My 1990 Buick Century (V-6, 3.3) has been cranking sluggishly lately.
Most recently it got worse: It turns over a couple of times and stops.
It's random -- sometimes it starts, sometimes it doesn't. But even when
it starts, the cranking is slower than it used to be. Suspected the
battery and poor battery-terminal connections at first. Tried 3
different batteries (one brand new), cleaned the terminals -- same
problem. My next suspect is the starter -- terminal connections or the
motor itself.
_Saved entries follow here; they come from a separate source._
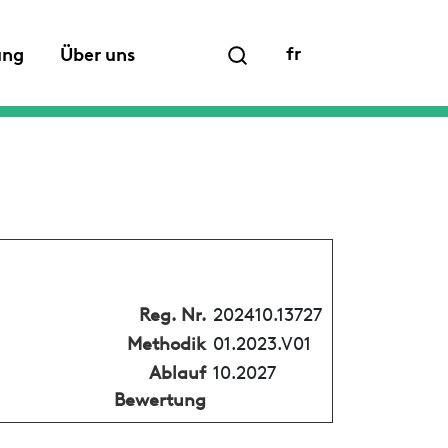
fr
ung
Über uns
Reg. Nr.
202410.13727
Methodik
01.2023.V01
Ablauf
10.2027
Bewertung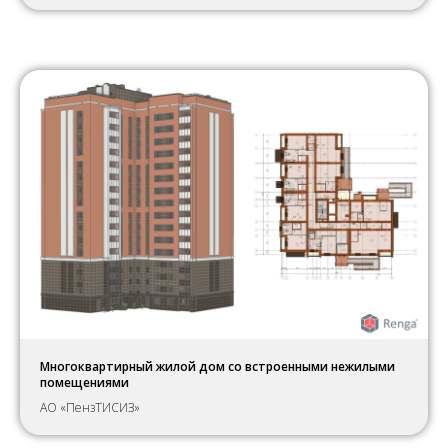
Многоквартирный жилой дом со встроенными нежилыми
помещениями
АО «ПензТИСИЗ»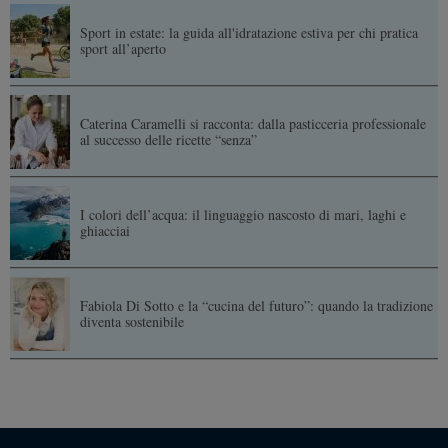
Sport in estate: la guida all'idratazione estiva per chi pratica
sport all’aperto
Caterina Caramelli si racconta: dalla pasticceria professionale
al successo delle ricette “senza”
I colori dell’acqua: il linguaggio nascosto di mari, laghi e
ghiacciai
Fabiola Di Sotto e la “cucina del futuro”: quando la tradizione
diventa sostenibile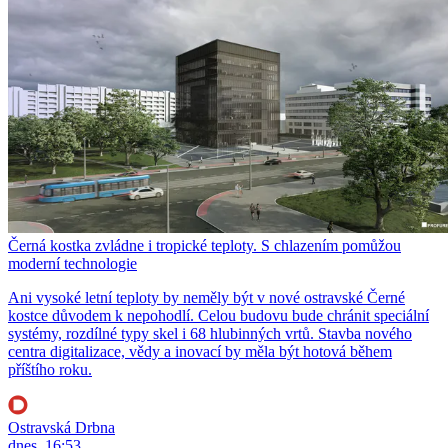
Černá kostka zvládne i tropické teploty. S chlazením pomůžou
moderní technologie
Ani vysoké letní teploty by neměly být v nové ostravské Černé
kostce důvodem k nepohodlí. Celou budovu bude chránit speciální
systémy, rozdílné typy skel i 68 hlubinných vrtů. Stavba nového
centra digitalizace, vědy a inovací by měla být hotová během
příštího roku.
Ostravská Drbna
dnes, 16:53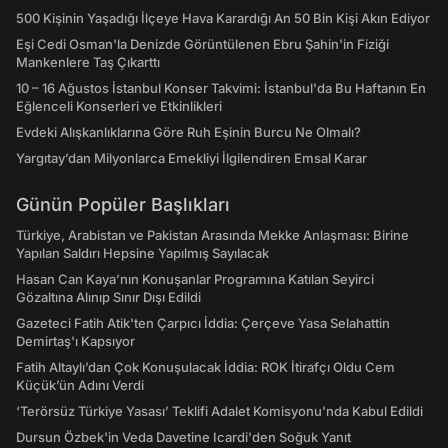
500 Kişinin Yaşadığı İlçeye Hava Karardığı An 50 Bin Kişi Akın Ediyor
Eşi Cedi Osman'la Denizde Görüntülenen Ebru Şahin'in Fiziği
Mankenlere Taş Çıkarttı
10 – 16 Ağustos İstanbul Konser Takvimi: İstanbul'da Bu Haftanın En
Eğlenceli Konserleri ve Etkinlikleri
Evdeki Alışkanlıklarına Göre Ruh Eşinin Burcu Ne Olmalı?
Yargıtay’dan Milyonlarca Emekliyi İlgilendiren Emsal Karar
Günün Popüler Başlıkları
Türkiye, Arabistan ve Pakistan Arasında Mekke Anlaşması: Birine
Yapılan Saldırı Hepsine Yapılmış Sayılacak
Hasan Can Kaya’nın Konuşanlar Programına Katılan Seyirci
Gözaltına Alınıp Sınır Dışı Edildi
Gazeteci Fatih Atik'ten Çarpıcı İddia: Çerçeve Yasa Selahattin
Demirtaş'ı Kapsıyor
Fatih Altaylı’dan Çok Konuşulacak İddia: ROK İtirafçı Oldu Cem
Küçük’ün Adını Verdi
‘Terörsüz Türkiye Yasası’ Teklifi Adalet Komisyonu'nda Kabul Edildi
Dursun Özbek'in Veda Davetine Icardi'den Soğuk Yanıt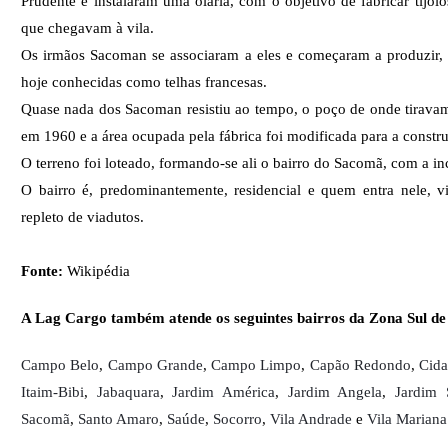
Prudente e instalaram uma olaria, com o objetivo de fabricar tijolo
que chegavam à vila.
Os irmãos Sacoman se associaram a eles e começaram a produzir, 
hoje conhecidas como telhas francesas.
Quase nada dos Sacoman resistiu ao tempo, o poço de onde tiravam 
em 1960 e a área ocupada pela fábrica foi modificada para a constr
O terreno foi loteado, formando-se ali o bairro do Sacomã, com a in
O bairro é, predominantemente, residencial e quem entra nele, 
repleto de viadutos.
Fonte:
Wikipédia
A Lag Cargo também atende os seguintes bairros da Zona Sul de
Campo Belo
,
Campo Grande
,
Campo Limpo
,
Capão Redondo
,
Cid
Itaim-Bibi
,
Jabaquara
,
Jardim América
,
Jardim Angela
,
Jardim 
Sacomã
,
Santo Amaro
,
Saúde
,
Socorro
,
Vila Andrade
e
Vila Mariana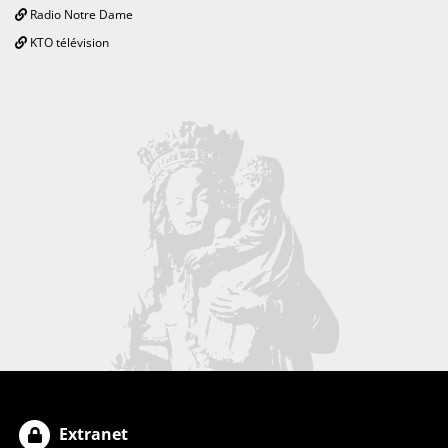
Radio Notre Dame
KTO télévision
Extranet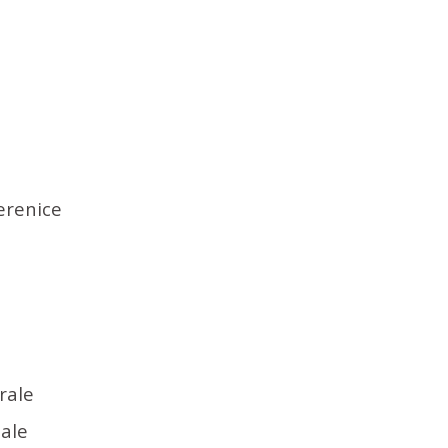
erenice
rale
ale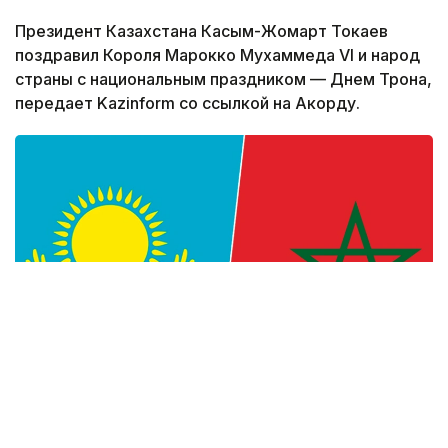
Президент Казахстана Касым-Жомарт Токаев
поздравил Короля Марокко Мухаммеда VI и народ
страны с национальным праздником — Днем Трона,
передает Kazinform со ссылкой на Акорду.
Фото: Kazinform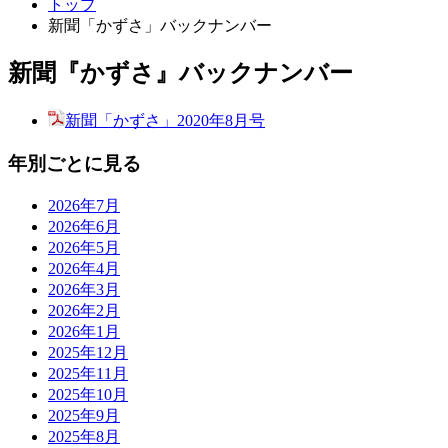
トップ
新聞「かずさ」バックナンバー
新聞『かずさ』バックナンバー
新聞「かずさ」2020年8月号
年別ごとに見る
2026年7月
2026年6月
2026年5月
2026年4月
2026年3月
2026年2月
2026年1月
2025年12月
2025年11月
2025年10月
2025年9月
2025年8月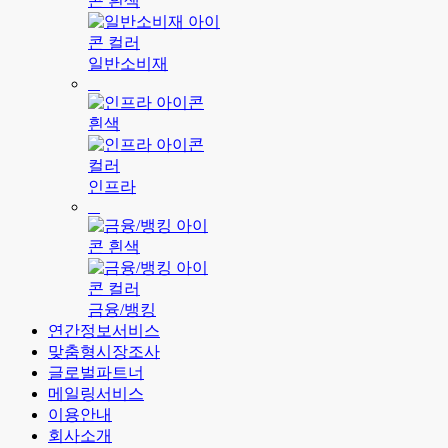
일반소비재
인프라
금융/뱅킹
연간정보서비스
맞춤형시장조사
글로벌파트너
메일링서비스
이용안내
회사소개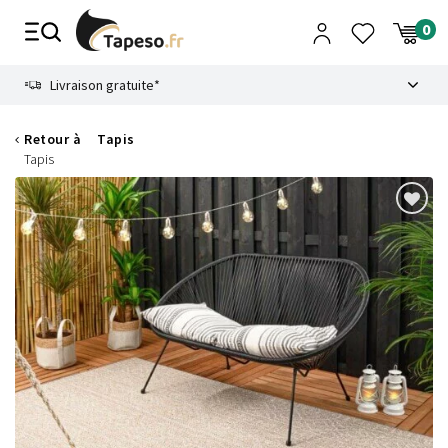
Passer
au
contenu
8.6
Livraison gratuite*
Retour à
Tapis
Tapis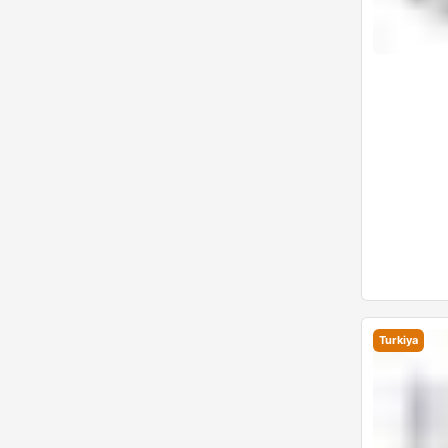
Turkiya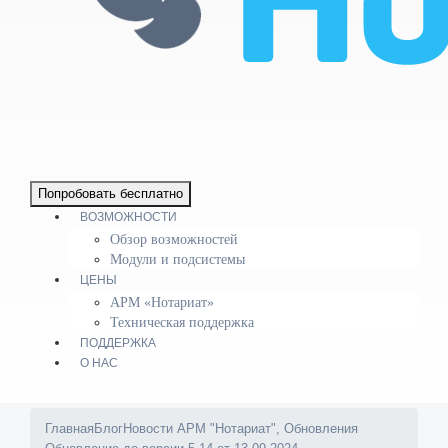
Попробовать бесплатно
ВОЗМОЖНОСТИ
Обзор возможностей
Модули и подсистемы
ЦЕНЫ
АРМ «Нотариат»
Техническая поддержка
ПОДДЕРЖКА
О НАС
Главная
Блог
Новости АРМ "Нотариат"
,
Обновления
Haven't had much experience with starters -- any piece of
advice before I crawl under the car?
I would take the starter out and then connect it directly to the battery
(battery disconnected from the car) with jumper cables and with your foot
(or a helpers foot) securely on it, make the connections. The motor should
snap when activated and want to come out from under your foot. If it doesn't
have that kind of torque then it's probably bad. While your at it I would
replace the battery cables as well. Also look for any shims that are between
the starter and the engine block where bolted on. If there are any you'll
want to reuse them.
I've noticed Chevys, in particular, have very skimpy grounds.
To get maximum current to starter, make sure ground cable goes
directly to block, not to some painted bracket. Add a jumper cable from
frame rail to block. A Ford starter cable has lugs on both ends, and is
my recommendation for a no bull ground.